Comprar un superyate a medio construir permite ahorrar tiempo y dinero, saltándose las largas listas de espera de los astilleros, pero exige una due diligence exhaustiva y asesoramiento legal experto.

El casco del Maltese Falcon, de 88 metros, permaneció vacío durante más de una década antes de que lo terminara el fallecido Tom Perkins. FOTO: The Owners Club

Construir un superyate es un proceso que consume mucho tiempo. Se piensa en años, no en meses. Con la planificación previa a la construcción y la escasez de plazas de fabricación, puede llevar ese tiempo incluso antes de cortar el primer acero y colocar la quilla. Pero, de vez en cuando, las construcciones se paralizan a medio terminar. Alguien las encargó, acordó las especificaciones, discutió con el diseñador sobre el color del ónix del baño del propietario. Después, sus prioridades cambiaron y quiere vender. Ahora el astillero tiene un casco a medio terminar, acreedores rondando y ningún comprador.

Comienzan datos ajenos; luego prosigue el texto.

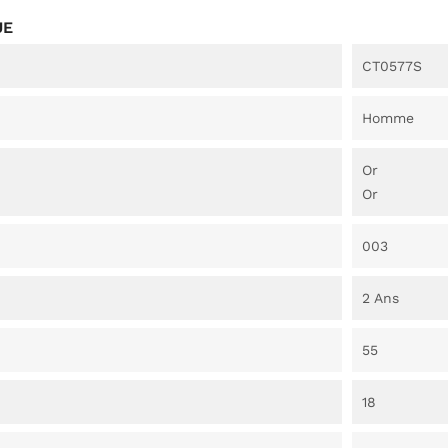
UE
CT0577S
Homme
Or
Or
003
2 Ans
55
18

A los astilleros no les gusta tener cascos abandonados ocupando sus naves y muelles. Los costes, y los costes de oportunidad, se acumulan cada día. Los vendedores suelen estar motivados y son cada vez más flexibles en el precio a medida que pasa el tiempo. Además de saltarte la cola y pagar menos, también puedes ver lo que estás comprando mientras caminas entre estructuras de metal desnudo, y modificar el diseño si lo deseas.

Los descuentos varían enormemente según el momento del ciclo del mercado de construcción nueva en el que nos encontremos, y van desde un descuento simbólico hasta un precio cercano al valor de chatarra. Y todo lo que hay entremedio. Sin embargo, hay algo constante: las construcciones en dificultades rara vez se anuncian en el mercado abierto. Hay que saber dónde buscar. Pero las oportunidades existen. Tentador, ¿verdad?

Los superyates a medio terminar exigen una investigación legal a fondo

El punto de partida es comprobar la situación financiera del astillero. Que un astillero esté en dificultades no es necesariamente un motivo para descartar la operación (muchos propietarios han comprado el propio astillero para ver terminado su barco), pero hay que entrar con los ojos bien abiertos.

A continuación, hay que encargar a un inspector independiente que examine la mano de obra y compruebe si el barco ha sido construido por artesanos o por vigilantes del reloj. Deberán verificar la conformidad contractual y el estatus ante la sociedad de clasificación, algo que interesará de inmediato a prestamistas y aseguradoras. Las sociedades de clasificación son expertas en los aspectos técnicos de la construcción y el mantenimiento de yates. Su función principal es investigar, establecer y aplicar normas de diseño, construcción y mantenimiento. Si se pasa por alto la clasificación, será casi imposible fletar el barco una vez botado.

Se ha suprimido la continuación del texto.